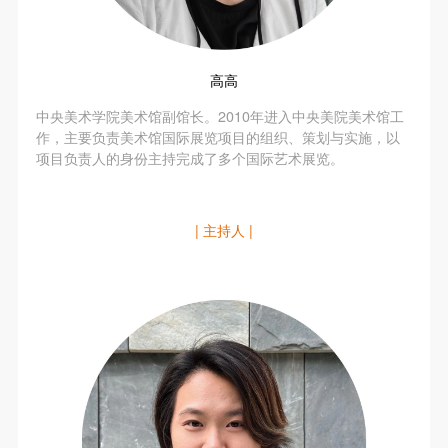
附则
附则
附则
（1）、本协议未尽事宜，经双方友好协商后可作为
（1）、本协议未尽事宜，经双方友好协商后可作为
（1）、本协议未尽事宜，经双方友好协商后可作为
本协议的补充协议，并不得违反相关法律法规规定。
本协议的补充协议，并不得违反相关法律法规规定。
本协议的补充协议，并不得违反相关法律法规规定。
高高
（2）、本协议自甲乙双方签字（盖章）、勾选之日
（2）、本协议自甲乙双方签字（盖章）、勾选之日
（2）、本协议自甲乙双方签字（盖章）、勾选之日
中央美术学院美术馆副馆长。2010年进入中央美院美术馆工
起生效。
起生效。
起生效。
作，主要负责美术馆国际展览项目的组织、策划与实施，以
（3）、本协议包括纸质档和电子档，纸质档—式二
（3）、本协议包括纸质档和电子档，纸质档—式二
（3）、本协议包括纸质档和电子档，纸质档—式二
项目负责人的身份主持完成了多个国际艺术展览。
份，甲乙双方各执一份，均具有同等法律效力。
份，甲乙双方各执一份，均具有同等法律效力。
份，甲乙双方各执一份，均具有同等法律效力。
活动参与者意味着接受并承担本协议的全部义务，未
活动参与者意味着接受并承担本协议的全部义务，未
活动参与者意味着接受并承担本协议的全部义务，未
同意者意味着放弃参加此次活动的权利。凡参加这次
同意者意味着放弃参加此次活动的权利。凡参加这次
同意者意味着放弃参加此次活动的权利。凡参加这次
| 主持人 |
活动前，必须事先与自己的家属沟通，取得家属同
活动前，必须事先与自己的家属沟通，取得家属同
活动前，必须事先与自己的家属沟通，取得家属同
意，同时知晓并同意本免责声明。参加者签名/勾选
意，同时知晓并同意本免责声明。参加者签名/勾选
意，同时知晓并同意本免责声明。参加者签名/勾选
后，视作其家属也已知晓并同意。
后，视作其家属也已知晓并同意。
后，视作其家属也已知晓并同意。
我已认真阅读上述条款，并且同意。
我已认真阅读上述条款，并且同意。
我已认真阅读上述条款，并且同意。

###

- _Exercise aim_
Every line of the material above should be repeated exactly, except for the pictures.

- _Task answer_
附则
附则
附则
（1）、本协议未尽事宜，经双方友好协商后可作为
（1）、本协议未尽事宜，经双方友好协商后可作为
（1）、本协议未尽事宜，经双方友好协商后可作为
本协议的补充协议，并不得违反相关法律法规规定。
本协议的补充协议，并不得违反相关法律法规规定。
本协议的补充协议，并不得违反相关法律法规规定。
高高
（2）、本协议自甲乙双方签字（盖章）、勾选之日
（2）、本协议自甲乙双方签字（盖章）、勾选之日
（2）、本协议自甲乙双方签字（盖章）、勾选之日
中央美术学院美术馆副馆长。2010年进入中央美院美术馆工
起生效。
起生效。
起生效。
作，主要负责美术馆国际展览项目的组织、策划与实施，以
（3）、本协议包括纸质档和电子档，纸质档—式二
（3）、本协议包括纸质档和电子档，纸质档—式二
（3）、本协议包括纸质档和电子档，纸质档—式二
项目负责人的身份主持完成了多个国际艺术展览。
份，甲乙双方各执一份，均具有同等法律效力。
份，甲乙双方各执一份，均具有同等法律效力。
份，甲乙双方各执一份，均具有同等法律效力。
活动参与者意味着接受并承担本协议的全部义务，未
活动参与者意味着接受并承担本协议的全部义务，未
活动参与者意味着接受并承担本协议的全部义务，未
同意者意味着放弃参加此次活动的权利。凡参加这次
同意者意味着放弃参加此次活动的权利。凡参加这次
同意者意味着放弃参加此次活动的权利。凡参加这次
| 主持人 |
活动前，必须事先与自己的家属沟通，取得家属同
活动前，必须事先与自己的家属沟通，取得家属同
活动前，必须事先与自己的家属沟通，取得家属同
意，同时知晓并同意本免责声明。参加者签名/勾选
意，同时知晓并同意本免责声明。参加者签名/勾选
意，同时知晓并同意本免责声明。参加者签名/勾选
后，视作其家属也已知晓并同意。
后，视作其家属也已知晓并同意。
后，视作其家属也已知晓并同意。
我已认真阅读上述条款，并且同意。
我已认真阅读上述条款，并且同意。
我已认真阅读上述条款，并且同意。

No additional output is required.